Efficacy of community-based second trimester genetic ultrasonography in detecting the chromosomally abnormal fetus

We sought to assess prospectively the efficacy of community‐based genetic ultrasonography in detecting chromosomally abnormal fetuses in a high‐risk population and determine independent markers of aneuploidy. Patients 18 years old and older who were between 14 and 24 weeks' gestation were included if referred for maternal age greater than 35 years, increased risk of Down syndrome or trisomy 18 by second trimester serum screen, or prior affected offspring. All women had a targeted ultrasonographic examination between April 1997 and June 1999 and were offered fetal chromosomal analysis.
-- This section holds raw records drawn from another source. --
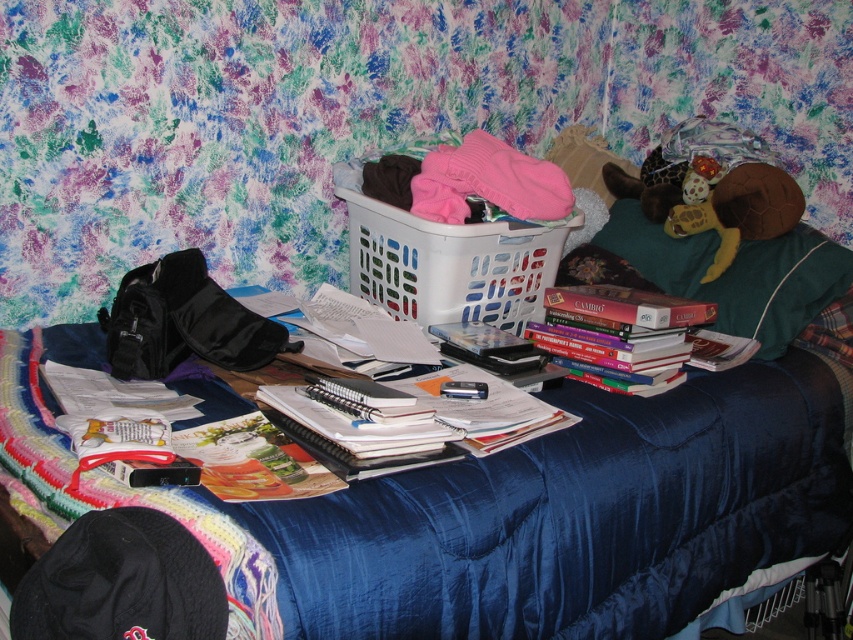 You are standing in the bedroom and want to pick up an item from the bed. There are two points marked on the bed surface. The first point is at coordinates point (830, 294) and the second is at point (663, 376). Which point is closer to you?

Point (830, 294) is further to the camera than point (663, 376), so the second point is closer to you.

You need to place a new item on the bed. The item is larger than the hardcover books at center but smaller than the white plastic laundry basket at center. Where on the bed can you place it without overlapping any existing items?

The item can be placed on the left side of the bed near the black backpack lying open, as there is space available there that is not occupied by the white plastic laundry basket at center or the hardcover books at center.

You are organizing the items on the bed. If you want to reach the hardcover books at center without moving the white plastic laundry basket at center, where should you move to?

The hardcover books at center are located behind the white plastic laundry basket at center, so you should move to the back side of the bed to access them without moving the basket.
Markers of aneuploidy and pregnancy outcomes were recorded prospectively. The primary outcome was prenatally or postnatally detected chromosomal abnormalities. Of the 1030 fetuses seen during the study, 789 had outcome data available and constituted the study group. In this group, 694 (87.9%) ultrasonograms were normal, 73 (9.2%) had one marker present, 17 (2.2%) had two markers present, and 5 (0.6%) had three or more markers present. Fourteen of 17 (82.3%) aneuploid fetuses had an abnormal ultrasonogram (one or more markers present), including 5 of 7 (71.4%) with Down syndrome. Logistic regression showed abnormal four‐chamber view, structural anomaly, and intracardiac echogenic focus to be significant aneuploidy markers. The amniocentesis rate was 334 of 1030 (32.4%), and it increased with the number of sonographic markers noted (0 = 29.9%, 1 = 60.2%, 2 = 70.6%, 3 or more = 80%). Genetic ultrasonography is highly effective in identifying chromosomally abnormal fetuses in a community‐based practice.